Sitcom or Improv - the age old fucking problem. I call for women the world over to dump George Costanza and hit on Larry David.

I’ve been assuming men are more invested in their identities as great lovers than women are – such that “you’re lousy in bed” is more wounding to a man than to a woman.

That may be a sexist (or otherwise incorrect) assumption.

The problem with the OP is that context is everything. If the woman lays out (snicker) the reason that she is dumping the guy (presumably, not by saying, “you’re a lousy lay”) in a direct but sensitive manner, that’s okay. Thing is, though, many women don’t; if they could be direct and sensitive on their way out the door, they would have been direct and sensitive during the course of the relationship; in that case, the guy might have been able to learn what really turned her on. If she really tried to make it work, fine, but if she expected the guy to be a mind reader, that’s not cool.

Having said that, what should the woman do? Well, first off, let’s rewind. Did the woman really ascertain that the man was incapable of satisfying her? Before she dumped him, she should have given him a couple last tries…and actually made clear what she wanted. Nice at first, then bluntly, even if that is not her natural inclination. Hey, take a shot. At least then she’ll be sure.

Me? If she were nice about it, I’d rather know. In detail, if possible. Seriously. No one wants a mystery haunting them.

[QUOTE]
Originally Posted By Kalhoun

*There are some incompatibilities that can never be corrected. Sex can be one of those. I would never tell someone they were a dud, but it can definitely be a reason that the relationship comes to a screeching halt. I’d never share that with the dumpee.[/*QUOTE]

This is one of the reasons that I refuse to marry a man I have not slept with. I have spoken to people, both men and women, who feel like having sex before they get married is essentially a slap in the face of their future spouse so they refuse to even consider premarital sex.

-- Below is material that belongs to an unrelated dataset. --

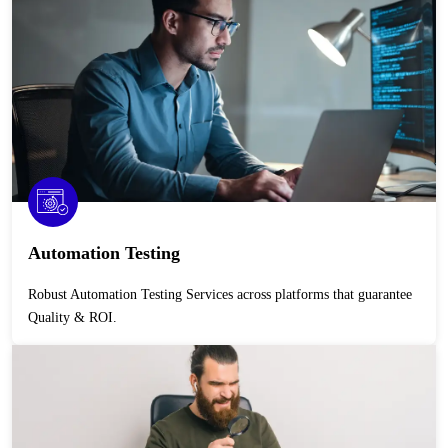
Automation Testing
Robust Automation Testing Services across platforms that guarantee
Quality & ROI.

Do you think that those people who insist on being virgins when they get married run a significant risk of dealing with the kind of problem being discussed here or do you think that having nothing to compare it to helps prevent them from hoping for/knowing that it could be better?

Not test driving an auto is just stupid

  • but hope springs eternal

Makes sense to me. I assume “bad sex” has been a factor in some of the times I’ve been dumped. It’s not like every female wants the same sexual experience. Any more than every male wants the same sexual experience.

Which is not the same as thinking I’ve been a dud in general. Maybe nowadays, my hormones seem to be on the decline or something, but I used to be rather good at this stuff in my own way.

[QUOTE=pbbth]

I’ve known a few of those - and their definition of sex has (IME) run toward’s Bill Clinton’s. My cousin was a virgin when she got married, but she and her financee had done enough fooling around that the only remaining question was fit. She had a pretty good idea about pacing and touch - which I think is pretty darn important - as did here.

Haven’t read the thread, but here’s my answer:

Tell me during the break up conversation. It would then be in my power to change that (for future GFs). You probably shouldn’t get into too much detail right there, as it might lead to “oh but I can improve that” replies, but do tell me. If you’re comfortable with the subject, offer to explain it in more detail after a while, but right now you need to do the breaking up.

You might be telling your SO he could improve in certain aspects of his performance during your whole relationship, but if you don’t tell him at this point, he won’t know he was bad. He might just “filter out” all those times you talked about it. Worse, he may be unsure, which won’t do him any good either.

Woman here. I can’t picture the bed thing being **the ** reason for breaking up with a guy. If **everything ** else was fine, and bed was just ordinary-bad (not dramatically bad, like he kept calling me “Mom” or needed me to dress like Batman or something) I don’t think that would be cause for a breakup, for me. OTOH, there are plenty of other things that could be wrong in the relationship that would carry over and spoil any connection in bed. Those would be the root cause and that’s what I’d focus on in any breakup talk.